RT-PCR mechanics, immunological tests, and the limits of massive testing
COVID-19 emerged in Wuhan in mid-November 2019 but was not initially recognized as a novel pathogen. The clinical presentation — fever, cough, fatigue — mimicked common respiratory infections. Recognizing a new disease hidden within routine patient flows requires waiting for the signal to become statistically distinguishable — the classic “low signal” problem in epidemiological surveillance.
By January 2nd 2020, the signal was clear enough: a cluster of viral pneumonia cases unresponsive to standard antibiotics, with a clinical presentation closely resembling SARS-CoV (2003). The pathogen was sequenced and shared internationally within days.
Polymerase Chain Reaction, invented by Kary Mullis in 1983, amplifies specific DNA fragments through thermal cycling: denaturation at 95°C (opening the double helix), hybridization at 50-60°C (binding specific primers to the target sequence), and elongation at 72°C (TAQ polymerase synthesizes complementary strands).
For SARS-CoV-2, an RNA virus, a Reverse Transcription step first converts the viral RNA into double-stranded DNA — hence the name RT-PCR. Each cycle doubles the target quantity; 45 cycles produce trillions of copies, turning a weak molecular signal into an unambiguous detection.
The molecular target for RT-PCR must be simultaneously stable (to avoid false negatives from viral mutations) and specific (to avoid false positives from related coronaviruses like those causing common colds).

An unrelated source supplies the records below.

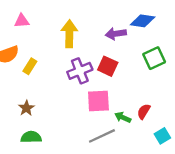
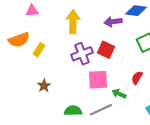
brown star: (26, 108) -> (44, 86), moved
red semicircle: (144, 112) -> (137, 78), moved
green semicircle: (31, 137) -> (73, 111), moved

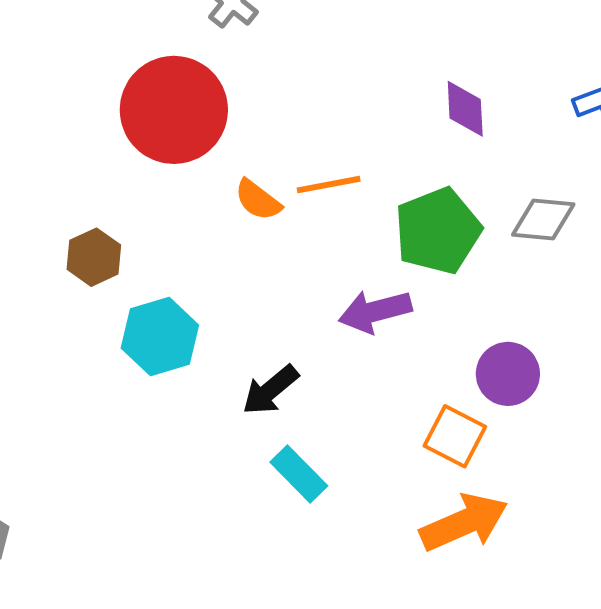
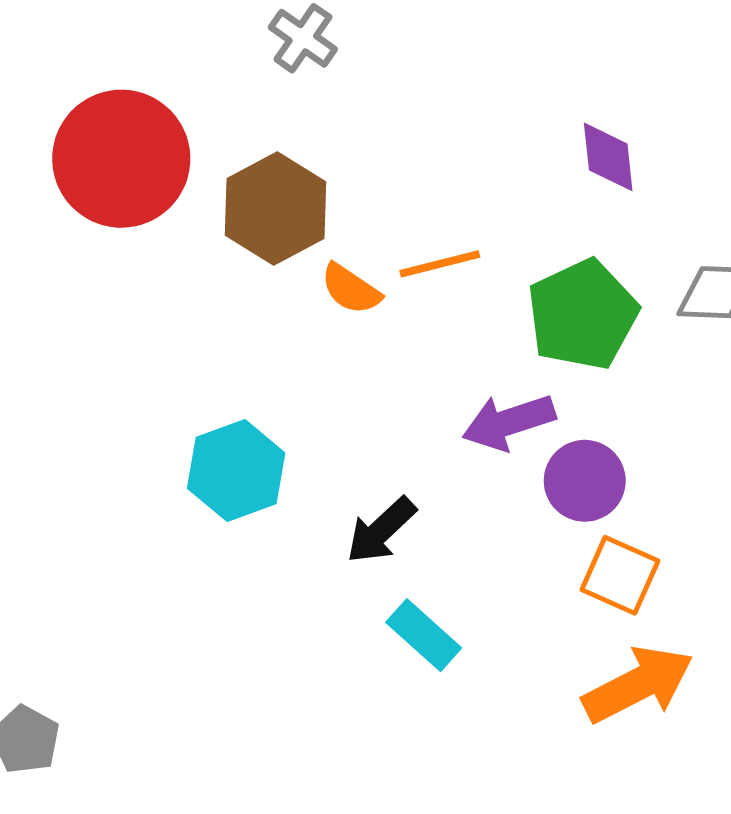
red circle: (174, 110) -> (121, 159), moved
brown hexagon: (94, 257) -> (276, 209), moved, size x1.5
purple circle: (508, 374) -> (585, 481), moved

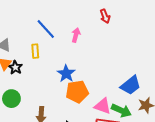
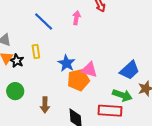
pink arrow: (76, 35) -> (76, 18), moved
yellow rectangle: (35, 51) -> (36, 52), moved
pink triangle: (103, 106) -> (89, 70), moved

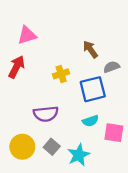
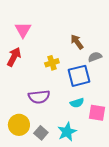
pink triangle: (27, 35) -> (23, 30), turned -42
gray square: (52, 147) -> (41, 133), moved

The NP gene, encoding the nucleoprotein that packages the viral genome, proved ideal: its critical role in virion assembly makes it highly conserved under Darwinian selection pressure. Any mutation disrupting NP function would be lethal to the virus.
RT-PCR (direct detection) confirms active viral presence — essential for early diagnosis when patients may still be asymptomatic or pre-symptomatic. Cost: ~$20 per test, with PCR cyclers ranging from $5,000 to $100,000+.
ELISA (indirect detection) identifies antibodies produced by the immune response: IgM (early infection) and IgG (long-term immunity). These tests are critical for deconfinement decisions — identifying individuals with acquired immunity — but cannot detect active infection before the immune response develops.
Even the most aggressive national testing programs in early 2020 reached only ~1.3% of their populations. Simple arithmetic demonstrates the futility of testing-based containment: with an estimated 133,000 infected individuals in France, testing 10% of the population would still leave over 120,000 undetected carriers — and a single missed case can restart the epidemic.
Strict confinement, combined with barrier gestures and environmental disinfection, remains the primary R₀ reduction strategy during the acceleration phase. Testing should be prioritized for hospital admissions, healthcare professionals, and elderly care facilities.
Rather than impossible massive RT-PCR campaigns, a standardized auto-evaluation questionnaire — deployed via a mobile application feeding an anonymized national database — could provide population-scale triage at minimal marginal cost. Such a digital platform could enable data-driven deconfinement decisions coordinated at the European or global level.